Manning, who is working on a teaching degree at Boise State University after 20 years in tribal government, believes the project can begin closing the growing gap between reservation children and the tribes’ origins.

“They come to an age, and it becomes an identity crisis,” Manning said. With the archive, “We’re not only recording the past but taking a snapshot of the present.”

Once the tribes were relegated at Duck Valley, it became clear to the then-War Department that they needed some kind of subsistence.

“The Indian agents, or extension agents, gave families a grubstake of sorts: a shovel, a mule,” McCarl said. “Originally, a lot of their energies were dedicated to small self-contained farms with hand-dug drainage ditches, fruit trees, hand-hewn log cabins.”

The Shoshone-Paiutes also started raising horses - lots of horses - before realizing that if they did not want all their grazing lands dedicated to horses, they had to replace some with cattle.

Unlike other reservations, the land in Duck Valley is held in common. Under the Western Shoshone Livestock Association, each family may own individual cattle. But the grazing, veterinary and stud fees are all handled communally as a ranching cooperative, McCarl said.

A lot of the young men took jobs with the huge non-Indian ranches around the reservation, and learned the trade of a “buckaroo” - Great Basin slang for cowboy.

“There’s actually a kind of pecking order,” McCarl said. “If you’re a buckaroo, that puts you in a much different status than a hand that stays back on the ranch and takes care of the grounds.”

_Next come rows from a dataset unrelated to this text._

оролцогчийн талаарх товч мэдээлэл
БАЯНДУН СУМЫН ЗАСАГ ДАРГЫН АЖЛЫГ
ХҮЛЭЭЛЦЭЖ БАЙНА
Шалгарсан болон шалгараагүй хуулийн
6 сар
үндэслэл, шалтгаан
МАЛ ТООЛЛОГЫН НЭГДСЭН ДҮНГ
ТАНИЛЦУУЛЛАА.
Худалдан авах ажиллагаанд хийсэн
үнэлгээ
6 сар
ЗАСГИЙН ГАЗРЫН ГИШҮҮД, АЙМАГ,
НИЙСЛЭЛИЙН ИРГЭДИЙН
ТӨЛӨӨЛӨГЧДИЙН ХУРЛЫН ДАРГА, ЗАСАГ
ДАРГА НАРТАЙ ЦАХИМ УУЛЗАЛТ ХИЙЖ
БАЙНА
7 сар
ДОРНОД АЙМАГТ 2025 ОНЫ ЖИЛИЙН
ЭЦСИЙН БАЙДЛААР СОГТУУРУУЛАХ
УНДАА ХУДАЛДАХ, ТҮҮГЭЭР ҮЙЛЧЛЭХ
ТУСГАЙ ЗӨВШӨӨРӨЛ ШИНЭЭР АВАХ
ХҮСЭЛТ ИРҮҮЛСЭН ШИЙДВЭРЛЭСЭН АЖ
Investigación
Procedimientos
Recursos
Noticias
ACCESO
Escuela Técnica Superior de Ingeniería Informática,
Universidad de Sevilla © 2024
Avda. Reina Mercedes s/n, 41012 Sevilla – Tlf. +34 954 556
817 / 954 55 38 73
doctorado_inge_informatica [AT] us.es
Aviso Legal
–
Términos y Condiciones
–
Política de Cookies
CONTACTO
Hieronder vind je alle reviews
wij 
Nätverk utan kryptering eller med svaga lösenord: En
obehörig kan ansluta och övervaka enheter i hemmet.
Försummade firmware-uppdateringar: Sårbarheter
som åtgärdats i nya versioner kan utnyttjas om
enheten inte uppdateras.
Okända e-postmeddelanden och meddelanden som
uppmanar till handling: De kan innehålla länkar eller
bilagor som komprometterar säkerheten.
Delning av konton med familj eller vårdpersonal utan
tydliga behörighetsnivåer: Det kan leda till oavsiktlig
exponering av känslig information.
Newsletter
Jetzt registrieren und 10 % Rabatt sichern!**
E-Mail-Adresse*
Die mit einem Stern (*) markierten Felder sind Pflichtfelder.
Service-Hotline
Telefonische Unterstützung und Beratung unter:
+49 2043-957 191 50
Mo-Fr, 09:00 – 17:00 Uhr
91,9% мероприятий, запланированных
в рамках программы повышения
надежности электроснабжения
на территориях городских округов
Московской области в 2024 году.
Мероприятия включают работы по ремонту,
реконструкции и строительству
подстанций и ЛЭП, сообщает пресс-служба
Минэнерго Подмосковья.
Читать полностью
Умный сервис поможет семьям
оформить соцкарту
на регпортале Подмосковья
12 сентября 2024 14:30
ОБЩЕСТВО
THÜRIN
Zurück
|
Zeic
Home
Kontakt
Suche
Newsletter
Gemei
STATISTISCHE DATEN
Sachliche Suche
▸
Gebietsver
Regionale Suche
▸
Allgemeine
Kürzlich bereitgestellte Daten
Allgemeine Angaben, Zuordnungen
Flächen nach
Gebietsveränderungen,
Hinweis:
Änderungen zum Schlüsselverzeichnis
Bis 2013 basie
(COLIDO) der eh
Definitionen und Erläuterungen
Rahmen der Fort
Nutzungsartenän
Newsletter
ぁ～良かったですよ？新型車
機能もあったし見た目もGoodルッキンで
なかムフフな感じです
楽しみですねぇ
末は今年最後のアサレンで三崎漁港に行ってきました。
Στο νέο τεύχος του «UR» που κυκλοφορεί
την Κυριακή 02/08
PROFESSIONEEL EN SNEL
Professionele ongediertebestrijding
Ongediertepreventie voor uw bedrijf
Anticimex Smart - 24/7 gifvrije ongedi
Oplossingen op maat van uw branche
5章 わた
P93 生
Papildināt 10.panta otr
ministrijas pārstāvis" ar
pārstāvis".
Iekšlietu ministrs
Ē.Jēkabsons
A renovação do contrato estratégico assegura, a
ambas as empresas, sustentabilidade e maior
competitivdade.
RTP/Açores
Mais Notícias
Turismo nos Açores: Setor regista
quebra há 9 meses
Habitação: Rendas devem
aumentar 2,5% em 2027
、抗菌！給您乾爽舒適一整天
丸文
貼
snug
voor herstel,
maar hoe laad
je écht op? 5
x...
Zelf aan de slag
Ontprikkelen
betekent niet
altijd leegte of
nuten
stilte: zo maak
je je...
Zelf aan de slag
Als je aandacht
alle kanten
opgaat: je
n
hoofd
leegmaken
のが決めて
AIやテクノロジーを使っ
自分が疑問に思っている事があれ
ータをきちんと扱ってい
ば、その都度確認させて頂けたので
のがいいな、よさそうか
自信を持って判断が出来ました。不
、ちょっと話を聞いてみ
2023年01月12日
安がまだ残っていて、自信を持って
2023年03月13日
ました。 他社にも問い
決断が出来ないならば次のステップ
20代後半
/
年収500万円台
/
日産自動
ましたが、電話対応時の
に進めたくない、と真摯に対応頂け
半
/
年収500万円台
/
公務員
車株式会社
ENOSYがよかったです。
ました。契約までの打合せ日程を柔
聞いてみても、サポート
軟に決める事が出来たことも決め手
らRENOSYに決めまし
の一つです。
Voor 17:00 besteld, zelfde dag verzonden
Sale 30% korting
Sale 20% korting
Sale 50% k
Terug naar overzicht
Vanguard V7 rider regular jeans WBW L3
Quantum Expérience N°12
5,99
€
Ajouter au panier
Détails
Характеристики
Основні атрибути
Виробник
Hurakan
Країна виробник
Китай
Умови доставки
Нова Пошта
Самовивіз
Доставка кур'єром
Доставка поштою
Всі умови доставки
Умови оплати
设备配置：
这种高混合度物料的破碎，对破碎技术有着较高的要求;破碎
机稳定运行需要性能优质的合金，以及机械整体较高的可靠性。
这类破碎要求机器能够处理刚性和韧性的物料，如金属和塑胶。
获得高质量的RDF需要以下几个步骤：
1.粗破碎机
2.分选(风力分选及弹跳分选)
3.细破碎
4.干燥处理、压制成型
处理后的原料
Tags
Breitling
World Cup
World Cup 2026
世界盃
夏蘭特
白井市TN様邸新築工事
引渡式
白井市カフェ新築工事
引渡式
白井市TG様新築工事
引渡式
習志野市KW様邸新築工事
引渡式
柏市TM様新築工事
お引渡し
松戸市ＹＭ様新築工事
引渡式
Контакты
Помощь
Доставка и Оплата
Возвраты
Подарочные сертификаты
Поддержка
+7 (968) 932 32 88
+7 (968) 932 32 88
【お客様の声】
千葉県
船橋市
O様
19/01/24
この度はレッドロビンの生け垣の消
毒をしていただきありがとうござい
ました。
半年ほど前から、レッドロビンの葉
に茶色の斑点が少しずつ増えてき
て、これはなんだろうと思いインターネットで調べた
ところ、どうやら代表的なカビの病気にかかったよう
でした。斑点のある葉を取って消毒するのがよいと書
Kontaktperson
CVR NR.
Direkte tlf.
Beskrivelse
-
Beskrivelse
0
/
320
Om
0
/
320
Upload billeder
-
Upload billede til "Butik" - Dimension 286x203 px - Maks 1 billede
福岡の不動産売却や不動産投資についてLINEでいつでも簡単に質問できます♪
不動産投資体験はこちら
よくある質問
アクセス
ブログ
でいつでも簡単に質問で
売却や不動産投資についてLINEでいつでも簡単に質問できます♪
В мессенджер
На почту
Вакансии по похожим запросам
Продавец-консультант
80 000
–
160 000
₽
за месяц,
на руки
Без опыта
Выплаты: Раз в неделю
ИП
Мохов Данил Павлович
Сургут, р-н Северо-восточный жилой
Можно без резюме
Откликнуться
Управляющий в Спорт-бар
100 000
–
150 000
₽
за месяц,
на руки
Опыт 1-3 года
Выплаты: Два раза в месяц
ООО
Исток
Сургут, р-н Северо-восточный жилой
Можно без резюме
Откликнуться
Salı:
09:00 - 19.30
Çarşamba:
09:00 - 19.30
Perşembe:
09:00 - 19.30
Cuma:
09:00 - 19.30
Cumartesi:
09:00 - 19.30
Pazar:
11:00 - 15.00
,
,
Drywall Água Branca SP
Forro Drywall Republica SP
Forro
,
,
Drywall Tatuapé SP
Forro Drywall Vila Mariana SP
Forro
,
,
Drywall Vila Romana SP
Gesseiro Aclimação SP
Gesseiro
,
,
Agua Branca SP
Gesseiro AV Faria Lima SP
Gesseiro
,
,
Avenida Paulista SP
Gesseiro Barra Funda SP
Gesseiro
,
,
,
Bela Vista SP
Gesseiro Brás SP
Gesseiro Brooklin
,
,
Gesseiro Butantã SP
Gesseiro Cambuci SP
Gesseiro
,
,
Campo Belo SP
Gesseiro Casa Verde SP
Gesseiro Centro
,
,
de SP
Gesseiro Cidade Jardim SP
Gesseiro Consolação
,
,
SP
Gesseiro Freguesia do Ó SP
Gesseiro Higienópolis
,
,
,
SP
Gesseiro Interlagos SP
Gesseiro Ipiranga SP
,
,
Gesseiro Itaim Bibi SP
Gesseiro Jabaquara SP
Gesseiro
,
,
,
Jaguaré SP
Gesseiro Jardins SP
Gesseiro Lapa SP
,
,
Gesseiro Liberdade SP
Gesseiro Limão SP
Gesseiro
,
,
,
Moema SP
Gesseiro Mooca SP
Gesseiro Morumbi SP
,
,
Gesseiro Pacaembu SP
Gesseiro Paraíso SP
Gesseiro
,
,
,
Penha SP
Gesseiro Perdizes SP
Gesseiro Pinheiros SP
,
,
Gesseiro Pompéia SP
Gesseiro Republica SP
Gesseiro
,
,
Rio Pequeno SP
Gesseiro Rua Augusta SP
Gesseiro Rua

“From the tiniest kid in a family, everybody works. Ranching isn’t a trade for the delicate or faint of heart. It’s a bloody business.”

The cowboy life has worked its way into tribal art. Artists weave handmade riatas to catch ponies. They adorn leather gauntlets with bead patterns.

And they craft the tapadera, a kind of “leather bumper” on the saddle stirrups to keep them from snagging on sagebrush. McCarl said that is a direct link to the vaqueros, the cowboys of Mexico.

The buckaroos still compose folk songs, what they call “tear jerkers,” to sing around the camp.

The Shoshone-Paiutes also have held onto their tribal heritage while blending it with Main Street reality. Their Fourth of July celebration is a case in point.

“There are a number of the veterans groups that are very, very active,” McCarl said. “Having military experience and being a veteran is considered a prestigious role in Indian society.”

The tribes revere their land - an austere tract the federal government found easy to part with and still seems to disregard. Sonic booms by jet sorties from the Mountain Home Air Force Base repeatedly shudder their quiet ranches and sacred sites.

McCarl sees the activity as the equivalent of “low-level exercises over a cathedral on a Sunday morning.”

Cowboy Reggie Sope, who is quoted by McCarl in a recent article on the project, still teaches the tribes children to combine the Shoshone-Paiute’s two worlds - the cowboy life and the Indian tradition.

“There are lots of rules in the traditional way and kids still need to know what the rules are. Kids sit at a drum and that is how they learn. Before you drum, you sweat.”